# What you need to do:
What is needed is each line of the data below that holds the string "Dexscreener".

Transcribed page contents:
***
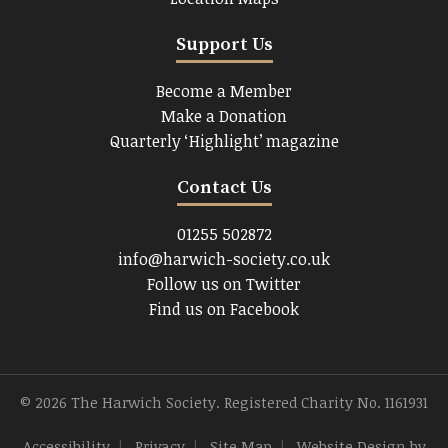
Support Us
Become a Member
Make a Donation
Quarterly ‘Highlight’ magazine
Contact Us
01255 502872
info@harwich-society.co.uk
Follow us on Twitter
Find us on Facebook
© 2026 The Harwich Society. Registered Charity No. 1161931
Accessibility
|
Privacy
|
Site Map
|
Website Design
by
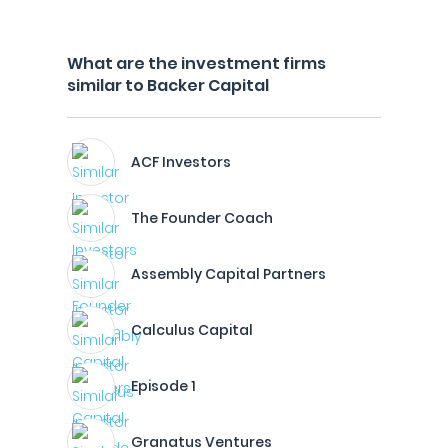
What are the investment firms
similar to Backer Capital
ACF Investors
The Founder Coach
Assembly Capital Partners
Calculus Capital
Episode 1
Granatus Ventures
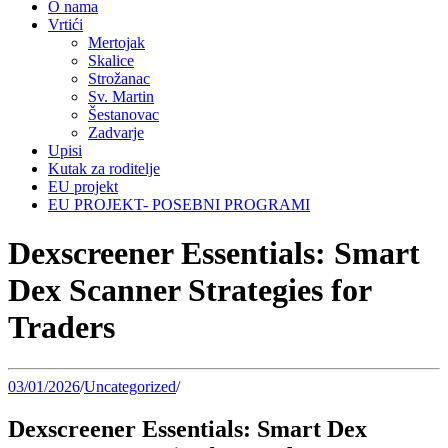
O nama
Vrtići
Mertojak
Skalice
Strožanac
Sv. Martin
Šestanovac
Zadvarje
Upisi
Kutak za roditelje
EU projekt
EU PROJEKT- POSEBNI PROGRAMI
Dexscreener Essentials: Smart
Dex Scanner Strategies for
Traders
03/01/2026
/
Uncategorized
/
Dexscreener Essentials: Smart Dex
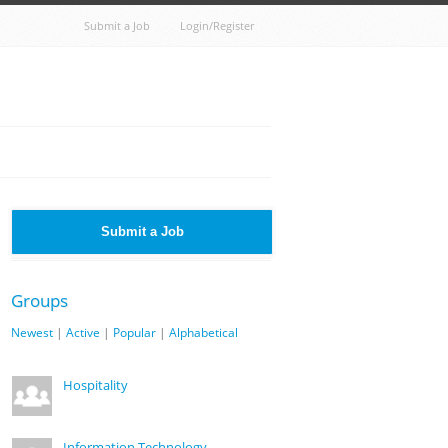
Submit a Job
Login/Register
Submit a Job
Groups
Newest
|
Active
|
Popular
|
Alphabetical
Hospitality
Information Technology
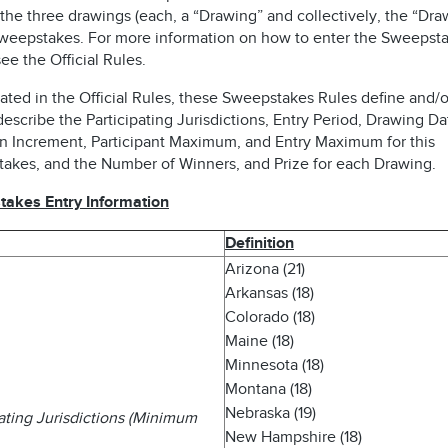
the three drawings (each, a “Drawing” and collectively, the “Dra
Sweepstakes. For more information on how to enter the Sweepsta
ee the Official Rules.
ated in the Official Rules, these Sweepstakes Rules define and/o
describe the Participating Jurisdictions, Entry Period, Drawing Da
n Increment, Participant Maximum, and Entry Maximum for this
akes, and the Number of Winners, and Prize for each Drawing.
akes Entry Information
Definition
Arizona (21)
Arkansas (18)
Colorado (18)
Maine (18)
Minnesota (18)
Montana (18)
Nebraska (19)
pating Jurisdictions (Minimum
New Hampshire (18)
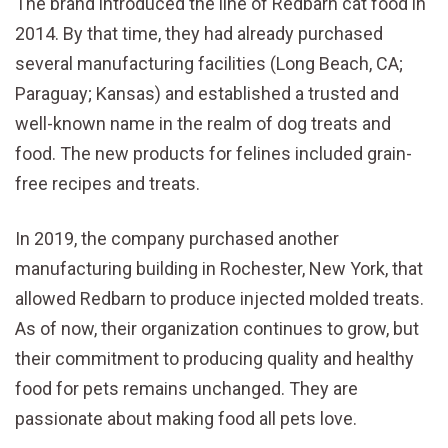
The brand introduced the line of Redbarn cat food in
2014. By that time, they had already purchased
several manufacturing facilities (Long Beach, CA;
Paraguay; Kansas) and established a trusted and
well-known name in the realm of dog treats and
food. The new products for felines included grain-
free recipes and treats.
In 2019, the company purchased another
manufacturing building in Rochester, New York, that
allowed Redbarn to produce injected molded treats.
As of now, their organization continues to grow, but
their commitment to producing quality and healthy
food for pets remains unchanged. They are
passionate about making food all pets love.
***
# Result for this exercise:
Dexscreener Essentials: Smart
Dexscreener Essentials: Smart Dex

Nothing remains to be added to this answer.